His words strike a nerve, but I do my best to remain calm. If my parents taught me anything, it’s to show respect to those around you. But, fucking hell, this man is making it hard.

“What are you getting at, sir?” I ask, placing one hand on the banister and leaning slightly on it. “What do NHL statistics and Gemma going to Stanford have to do with each other?”

For a few seconds, he’s quiet. He looks down, bobbing his head like he’s thinking. But when he finally looks up at me, I know he’s about to say something that I don’t want to hear.

“My daughter deserves to follow the dreams she set in place at a young age. And while I’m sure the engineering program is fine in Connecticut, Stanford has always been the goal.” He sets his shoulders back, angling his head upward. “Once you leave for college, she’s going to miss you. She’s going to wonder what you’re doing and who you’re with, and it’ll slowly eat her alive, having to worry so much. You’re too young to weather the storm of a long-distance relationship. And evenif you could withstand it, what would happen then? Should she throw away everything she’d worked for and follow you around?” He gives me a look that’s half sympathetic and half condescending. “Your chances of making it to the NHL are next to nothing, Smith. So, please, don’t ruin my daughter’s future by allowing her to chase yours. Especially when it’s likely a pipe dream.”

His words are like a direct punch to the gut. My body feels as if it were floating because I’m so fucking mad, but I also feel discouraged.

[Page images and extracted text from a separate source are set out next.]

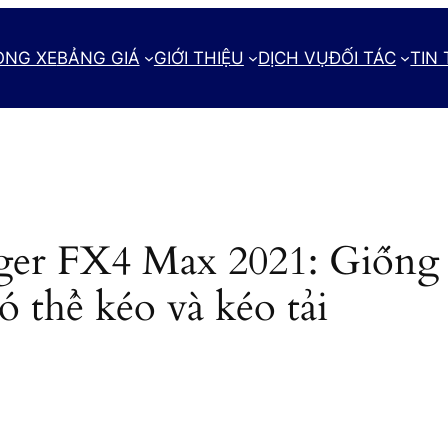
ÒNG XE
BẢNG GIÁ
GIỚI THIỆU
DỊCH VỤ
ĐỐI TÁC
TIN
ger FX4 Max 2021: Giống 
 thể kéo và kéo tải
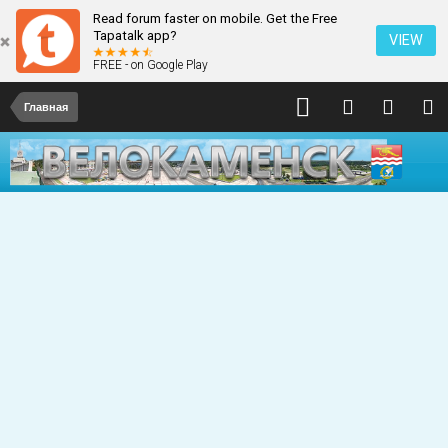
Read forum faster on mobile. Get the Free
Tapatalk app?
VIEW
FREE - on Google Play
Главная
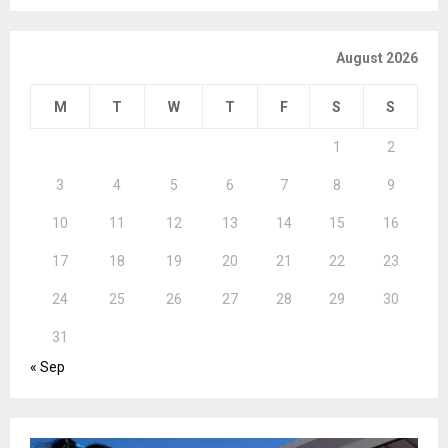
August 2026
M
T
W
T
F
S
S
1
2
3
4
5
6
7
8
9
10
11
12
13
14
15
16
17
18
19
20
21
22
23
24
25
26
27
28
29
30
31
« Sep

What if he’s right? What if she follows me to college and I never make it pro? Or what if I do make it pro and she is stuck in my shadow? Stanford is all she’s talked about since her parents took her to visit the campus when she was in fifth grade. I could never be selfish enough to take that from her.

“So, what, you’re asking me to … break things off with her?” I can’t look directly at him. “You don’t think that’ll hurt her?”

“As much as it’ll hurt her, it won’t ruin her life,” he says brazenly. “If you care about her at all, you will let her go. Oh, and, Smith?”

Finally, I bring my eyes to his, feeling sick to my stomach.

“You aren’t going to tell her about this little conversation either. Because that party you were at last weekend? Rumor has it, there was weed there. I’m not so sure your hockey coach at Luxton would approve of that.”

“You’re blackmailing me into staying away from your daughter?” I growl low, narrowing my eyes. “Really?”

He takes a step toward me. “Son, one day, you might have a daughter. And when you do, I promise you … you’ll understand.” Reaching out, he pats my shoulder, giving it a squeeze. “Good luck at Luxton. And I really do hope you’re in that five percent, son. I just can’t let my daughter stick around to find out.”

“I’ll leave her alone,” I utter, feeling my heart pumping with anger. “But it’s not because you’re a coward and blackmailing me. It’s because, more than anything, I want her to chase her dreams too.”

“Good,” he mumbles.

When he walks away from me, every bit of air leaves my lungs because I know what I have to do and it’s going to fucking hurt both of us.

A Few Days Later

After pulling on some clothes, I walk toward the window and drag in a breath, feeling like something isn’t right. And I feel this way because it’s the truth.

Drawing back the curtain, I peer across the street at the Sawyer’s house as I brush my damp hair with my free hand. Smith’s truck isn’t parked out front, but I suppose it could be in the garage.

For nearly two full days, he’s avoided me. Which is the opposite of how he was for weeks prior, when we were practically inseparable. With each passing day, he makes an excuse as to why we can’t hang out … and it’s a day closer to when he leaves for college and begins his hockey training in Connecticut.

I can’t stop myself from thinking it’s my fault that he’s ghosting me. I blurted out the wordsI love you, and he didn’t even say them back.